L’administration a également demandé à Facebook de supprimer une publication de la CHD.

En mai 2021, Rob Flaherty, assistant adjoint du président de la Maison Blanche, a reproché à Facebook de ne pas avoir censuré la “Douzaine de désinformation”. Peu après, ils ont tous été censurés.

Les Centres de contrôle et de prévention des maladies ont également œuvré pour que les plateformes de médias sociaux suppriment ou interdisent les messages des personnes et des groupes qui diffusent de la “désinformation” sur le vaccin COVID-19, y compris Kennedy et la CHD.

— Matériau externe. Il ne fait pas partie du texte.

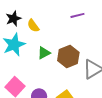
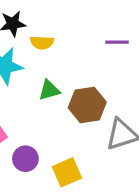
yellow semicircle: (33, 26) -> (42, 43), turned -64

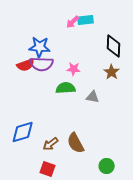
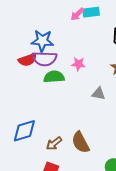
green semicircle: (66, 88) -> (54, 77), moved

Les avocats de l’affaire Kennedy contre Biden ont également fait valoir que la censure des plaignants n’appartient pas seulement au passé. Elle est “présente, continue et permanente, ce qui rend leur position inattaquable”.

Ils ont écrit :

“Les plaignants Kennedy sont toujours censurés en ligne à l’heure actuelle. Le dé-platformage complet de CHD de Facebook et Instagram (qui s’est produit à la suite de la campagne de pression du gouvernement contre la “Douzaine de désinformation”) reste inchangé, ce qui signifie qu’aujourd’hui encore, CHD ne peut pas publier de contenu sur l’une ou l’autre de ces plates-formes.”

Ils ont également fait valoir que, parce que M. Kennedy est un candidat à la présidence, “le préjudice irréparable menacé par la censure gouvernementale de M. Kennedy est beaucoup plus immédiat et d’une ampleur beaucoup plus grande que le préjudice invoqué par les plaignants de M. Murthy”.

Dans son opinion dissidente dans l’affaire Murthy v. Missouri, le juge Samuel Alito a écrit : “Parce que M. Kennedy a été mentionné explicitement dans les communications entre le gouvernement et les plateformes de médias sociaux, il a une forte prétention à la qualité pour agir”.

La Cour suprême a également rejeté la qualité pour agir des plaignants de l’affaire Murthy v. Missouri en ce qui concerne leur demande de “droit à l’écoute”, c’est-à-dire le droit des plaignants d’avoir accès au discours non censuré d’autres personnes.

La Cour a déclaré que les plaignants n’avaient pas identifié de sujets spécifiques qu’ils n’avaient pas pu entendre ou suivre.

Les avocats soutiennent que la plaignante Sampognaro est potentiellement immunodéprimée et qu’elle doit avoir accès à des informations précises sur le COVID-19 et les traitements possibles, et que la censure a entravé cet accès.

Ils affirment également que les plus de 70 000 membres du CHD “ont tendance à être des consommateurs avides d’informations concernant le COVID-19 et les politiques de santé gouvernementales”, et qu’ils ont été empêchés d’accéder à ces informations et d’apprendre et de communiquer avec d’autres personnes concernées par des questions similaires.

“Ces atteintes concrètes et spécifiques au droit des membres de Sampognaro et de CHD de recevoir des informations importantes pour leur propre santé sont suffisantes pour justifier la qualité pour agir”, affirment les avocats.

The Defender publie parfois du contenu lié à la mission non lucrative de la Children’s Health Defense qui présente les points de vue de M. Kennedy sur les questions que la CHD et The Defender couvrent régulièrement. Conformément aux règles de la Commission électorale fédérale, ce contenu ne constitue pas un soutien à M. Kennedy, qui est en congé du CHD et se présente comme candidat indépendant à la présidence des États-Unis.